Why Aren't We Celebrating Operation Warp Speed?
Partisanship shouldn't prevent us from recognizing our own achievements.
About half of all U.S. adults have now received at least one COVID-19 vaccine shot. While the pandemic is far from over, our rapid pace of vaccination — only a handful of countries are vaccinating faster than we are — ensures that we’ll start to see fewer and fewer deaths to this plague.
A year ago, it wasn’t even clear that we’d have a vaccination at this point. When President Trump predicted last year that we could have a vaccine by the end of the year, he was met with a lot of scorn and ridicule. But we shouldn’t be so hard on the medical experts who informed us that a vaccine was 18 months to 2 years away from delivery.
We’ve really never made such a vaccine so quickly. One of the big reasons we were able to do it is Operation Warp Speed (OWS), a massive government investment that was initiated in the spring of 2020. When Trump first announced OWS in May of 2020, this is how it was covered in Science:
Conventional wisdom is that a vaccine for COVID-19 is at least 1 year away, but the organizers of a U.S. government push called Operation Warp Speed have little use for conventional wisdom. The project, vaguely described to date but likely to be formally announced by the White House in the coming days, will pick a diverse set of vaccine candidates and pour essentially limitless resources into unprecedented comparative studies in animals, fast-tracked human trials, and manufacturing. Eschewing international cooperation—and any vaccine candidates from China—it hopes to have 300 million doses by January 2021 of a proven product, reserved for Americans.

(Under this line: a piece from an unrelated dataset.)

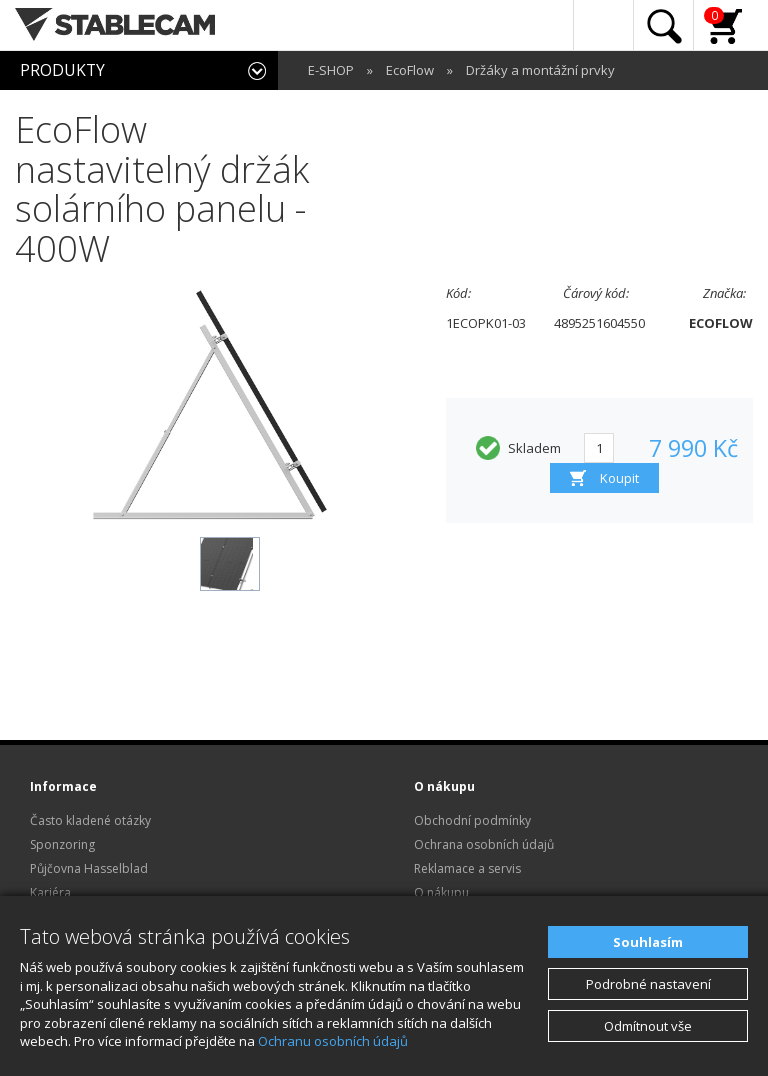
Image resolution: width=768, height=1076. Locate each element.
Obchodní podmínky (472, 820)
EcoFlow (410, 70)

Those and other details, spelled out for Science by a government official involved with Warp Speed, have unsettled some vaccine scientists and public health experts. They’re skeptical about the timeline and hope Warp Speed will complement, rather than compete with, ongoing COVID-19 vaccine efforts, including one announced last month by the National Institutes of Health (NIH).
The federal government’s unprecedented investment in vaccine candidates trumped conventional wisdom and the skeptics, producing what is probably the biggest scientific achievement of the 21st century. Remarkably, the COVID-19 vaccines may be pioneering novel technology that could be used to power other vaccines that could finally protect us against some of the most stubborn viruses, like HIV.
We should be looking at OWS like we do the Apollo Program or the global campaign that wiped out smallpox. Yet we’ve seen very few victory laps, let alone reflection on one of the most successful government interventions in living memory.
If you do a search of the White House website, you’ll find just three mentions of “Operation Warp Speed,” all of them from press conferences where reporters, not White House staff, brought up the initiative. Here’s an example, with a reporter querying White House Press Secretary Jen Psaki about it:
Q And certainly, that’s on distribution and (inaudible). But on the development of vaccines, it was Operation Warp Speed that was invented, executed, initiated under the former President. So, in the spirit of bipartisanship and unity last night — as opposed to the first comments, which spoke about the denials in the first days, weeks, and months — why not just say, “With credit to the previous administration and the former President for putting us in this position, we are glad that we have been able to move it forward”?
MS. PSAKI: That is an excellent recommendation as a speechwriter, but we had — the President has spoken to it in the past. He has applauded the work of medical experts and scientists and the prior administration. And what the purpose of last night’s speech was, was to give an update on what his administration has been doing, what he has done since he took out he took office, the progress that’s been made, what the work is ahead; provide a light at the end of the tunnel; and ask Americans to engage in the process so — and do what’s needed to be done so we can get to those July 4th barbecues.
Psaki doesn’t exactly seem thrilled to tout it.
If you search the Health and Human Services website, you’ll similarly find very little information on OWS — mostly you’ll just see old press releases from the previous administration.
Likely as part of routine archiving when there is a change in administration, the OWS page put up by the Trump administration, which offers a comprehensive fact sheet and timeline that lays out how the government administered the initiative, is no longer on the website. You can still access this page through the Wayback Machine here (at the very bottom you’ll see the words “Content last reviewed on December 14, 2020.”)*
We shouldn’t be memory holing the government program that helped save the planet from a wicked disease.
Maybe partisanship is responsible. Democrats probably don’t want to admit that the Trump administration did something very right.
Or maybe American pessimism is the reason OWS isn’t a point of national pride. As I’ve discussed elsewhere, pride in America has been declining for years. Telling ourselves that everything is terrible at all times might just be a habit at this point.
Whatever the reason, we’re self-sabotaging if we can’t admit our own achievements. OWS was a man-made miracle, one that will save millions of lives. We should embrace it and stop doubting our ability to move mountains when we put our minds together to tackle big problems.
*UPDATE: I spoke to Mark Graham, Director at the WayBackMachine, and he suggested that these sort of changes are routine when there’s a new administration. Still, the older page offers a useful rundown, and it may be advisable for the new administration to crib from it when communicating about the initiative going forward.